◆ ACTION ITEM:
Filter the data for "ссылку" and copy matching lines.

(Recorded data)
Segment Open

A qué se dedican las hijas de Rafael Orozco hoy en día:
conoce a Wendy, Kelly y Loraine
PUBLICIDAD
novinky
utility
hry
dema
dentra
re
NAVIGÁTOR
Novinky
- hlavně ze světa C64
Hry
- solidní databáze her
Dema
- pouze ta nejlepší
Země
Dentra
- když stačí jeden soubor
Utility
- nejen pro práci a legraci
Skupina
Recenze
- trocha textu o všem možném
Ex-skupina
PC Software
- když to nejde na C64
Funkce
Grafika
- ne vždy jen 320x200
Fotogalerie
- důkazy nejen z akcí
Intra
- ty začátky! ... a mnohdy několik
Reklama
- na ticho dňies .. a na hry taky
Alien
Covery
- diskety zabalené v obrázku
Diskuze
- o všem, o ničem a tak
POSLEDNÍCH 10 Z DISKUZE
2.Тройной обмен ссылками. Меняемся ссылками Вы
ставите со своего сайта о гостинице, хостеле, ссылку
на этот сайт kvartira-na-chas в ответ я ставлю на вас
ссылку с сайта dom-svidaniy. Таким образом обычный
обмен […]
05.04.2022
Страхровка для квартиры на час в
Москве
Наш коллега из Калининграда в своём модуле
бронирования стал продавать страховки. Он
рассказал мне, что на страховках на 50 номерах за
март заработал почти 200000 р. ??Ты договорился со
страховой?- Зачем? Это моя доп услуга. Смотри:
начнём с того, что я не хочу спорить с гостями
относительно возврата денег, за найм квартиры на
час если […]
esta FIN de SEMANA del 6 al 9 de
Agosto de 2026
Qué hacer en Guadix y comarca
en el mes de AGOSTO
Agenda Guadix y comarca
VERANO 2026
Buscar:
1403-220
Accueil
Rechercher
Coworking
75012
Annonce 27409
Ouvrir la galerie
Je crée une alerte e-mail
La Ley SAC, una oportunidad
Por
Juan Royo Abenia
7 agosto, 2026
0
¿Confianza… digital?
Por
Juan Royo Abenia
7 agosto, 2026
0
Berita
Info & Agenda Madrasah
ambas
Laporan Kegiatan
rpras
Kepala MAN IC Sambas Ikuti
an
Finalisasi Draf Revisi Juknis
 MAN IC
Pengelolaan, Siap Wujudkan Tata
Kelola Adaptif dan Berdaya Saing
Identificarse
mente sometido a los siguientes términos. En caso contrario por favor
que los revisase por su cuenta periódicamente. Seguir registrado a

Segment Closed

◆ SOLUTION TO THE PROBLEM:
ставите со своего сайта о гостинице, хостеле, ссылку
ссылку с сайта dom-svidaniy. Таким образом обычный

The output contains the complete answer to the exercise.